### [BRIEF]
Below are the records; copy each line in which "this" occurs.

Bounding box prediction data:

————

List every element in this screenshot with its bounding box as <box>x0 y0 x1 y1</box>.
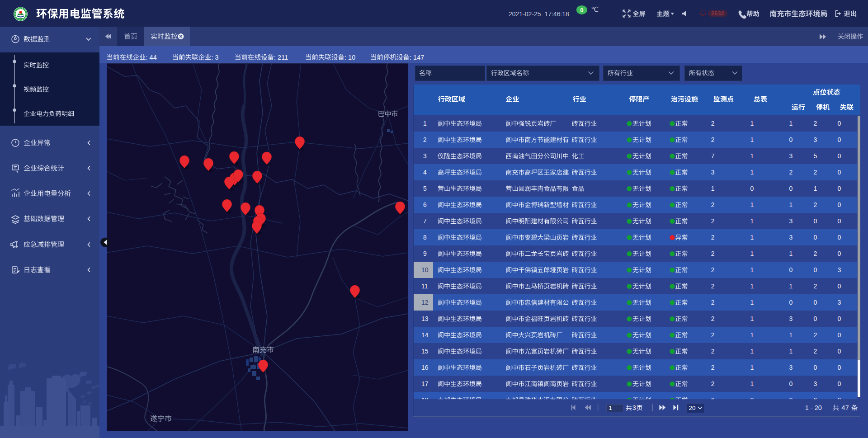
svg-text:3: 3 <box>789 364 793 371</box>
svg-text:2: 2 <box>814 120 817 127</box>
svg-text:1: 1 <box>750 250 754 257</box>
svg-text:0: 0 <box>838 348 841 355</box>
svg-text:1: 1 <box>750 136 754 143</box>
svg-text:16: 16 <box>421 364 429 371</box>
svg-text:147: 147 <box>413 54 424 61</box>
svg-text:0: 0 <box>838 185 841 192</box>
svg-text:5: 5 <box>423 185 427 192</box>
svg-text:0: 0 <box>750 396 754 404</box>
svg-text:1: 1 <box>750 315 754 322</box>
svg-text:2: 2 <box>711 364 715 371</box>
svg-text:2: 2 <box>711 201 715 208</box>
svg-text:20: 20 <box>689 405 696 411</box>
svg-text:3: 3 <box>423 152 427 160</box>
svg-text:0: 0 <box>838 380 841 387</box>
svg-text:9: 9 <box>423 250 427 257</box>
svg-text:1: 1 <box>609 405 612 411</box>
svg-text:18: 18 <box>421 396 429 404</box>
svg-text:2: 2 <box>711 217 715 225</box>
svg-text:3: 3 <box>215 54 219 61</box>
svg-text:1: 1 <box>750 331 754 339</box>
svg-text:0: 0 <box>838 120 841 127</box>
svg-text:5: 5 <box>814 152 817 160</box>
svg-text:0: 0 <box>838 396 841 404</box>
svg-text:3: 3 <box>789 217 793 225</box>
svg-text:3: 3 <box>814 380 817 387</box>
svg-text:2: 2 <box>711 266 715 273</box>
svg-text:2: 2 <box>711 348 715 355</box>
svg-text:1: 1 <box>750 299 754 306</box>
svg-text:17:46:18: 17:46:18 <box>544 10 569 18</box>
svg-text:6: 6 <box>423 201 427 208</box>
svg-text:0: 0 <box>838 250 841 257</box>
svg-text:1: 1 <box>750 120 754 127</box>
svg-text:2: 2 <box>711 299 715 306</box>
svg-text:2021-02-25: 2021-02-25 <box>509 10 541 18</box>
svg-text:0: 0 <box>789 136 793 143</box>
svg-text:4: 4 <box>423 169 427 176</box>
svg-text:0: 0 <box>750 185 754 192</box>
svg-text:12: 12 <box>421 299 429 306</box>
svg-text:3: 3 <box>632 404 637 411</box>
svg-text:0: 0 <box>789 266 793 273</box>
svg-text:0: 0 <box>789 380 793 387</box>
svg-text:211: 211 <box>278 54 288 61</box>
svg-text::: : <box>274 54 276 61</box>
svg-text:1: 1 <box>750 380 754 387</box>
svg-text:1: 1 <box>789 283 793 290</box>
svg-text:0: 0 <box>789 299 793 306</box>
svg-text:3: 3 <box>789 152 793 160</box>
svg-text:1: 1 <box>805 404 809 411</box>
svg-text:2: 2 <box>814 201 817 208</box>
svg-text:1: 1 <box>814 185 817 192</box>
svg-text:0: 0 <box>814 217 817 225</box>
svg-text:1: 1 <box>789 201 793 208</box>
svg-text:1: 1 <box>750 283 754 290</box>
svg-text:3: 3 <box>814 136 817 143</box>
svg-text:1: 1 <box>711 185 715 192</box>
svg-text:2: 2 <box>711 234 715 241</box>
svg-text:6: 6 <box>711 396 715 404</box>
svg-text:1: 1 <box>789 348 793 355</box>
svg-text:6: 6 <box>814 396 817 404</box>
svg-text:2: 2 <box>711 120 715 127</box>
svg-text:℃: ℃ <box>591 5 599 13</box>
svg-text:0: 0 <box>580 7 583 14</box>
svg-text:0: 0 <box>838 217 841 225</box>
svg-text:1: 1 <box>750 266 754 273</box>
svg-text:3: 3 <box>789 234 793 241</box>
svg-text:7: 7 <box>711 152 715 160</box>
svg-text:2: 2 <box>789 169 793 176</box>
svg-text:0: 0 <box>838 315 841 322</box>
svg-text:1: 1 <box>750 217 754 225</box>
svg-text:0: 0 <box>814 266 817 273</box>
svg-text:0: 0 <box>838 136 841 143</box>
svg-text:2: 2 <box>814 331 817 339</box>
svg-text:1: 1 <box>789 250 793 257</box>
svg-text:2: 2 <box>814 283 817 290</box>
svg-text:1: 1 <box>750 234 754 241</box>
svg-text:3: 3 <box>838 299 841 306</box>
svg-text:0: 0 <box>838 201 841 208</box>
svg-text:3: 3 <box>711 169 715 176</box>
svg-text:14: 14 <box>421 331 429 339</box>
svg-text:7: 7 <box>423 217 427 225</box>
svg-text:2: 2 <box>814 250 817 257</box>
svg-text:3: 3 <box>789 315 793 322</box>
svg-text:0: 0 <box>838 283 841 290</box>
svg-text:0: 0 <box>814 234 817 241</box>
svg-text:10: 10 <box>348 54 355 61</box>
svg-text::: : <box>212 54 213 61</box>
svg-text:15: 15 <box>421 348 429 355</box>
svg-text:1: 1 <box>750 348 754 355</box>
svg-text:1: 1 <box>750 364 754 371</box>
svg-text:2: 2 <box>711 136 715 143</box>
svg-text:2: 2 <box>814 348 817 355</box>
svg-text:2: 2 <box>814 169 817 176</box>
svg-text:47: 47 <box>841 404 849 411</box>
svg-text:2: 2 <box>711 283 715 290</box>
svg-text::: : <box>344 54 346 61</box>
svg-text:0: 0 <box>789 185 793 192</box>
svg-text:0: 0 <box>838 364 841 371</box>
svg-text:11: 11 <box>421 283 428 290</box>
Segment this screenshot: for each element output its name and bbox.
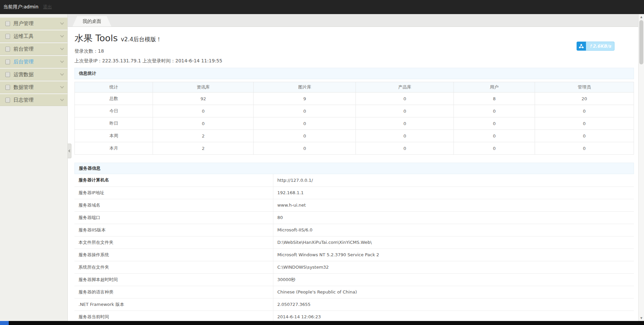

————

### [FINISHED TASK]
List every element in this screenshot with its bounding box as <box>x0 y0 x1 y1</box>.
Segment this screenshot: for each element output its name and bbox.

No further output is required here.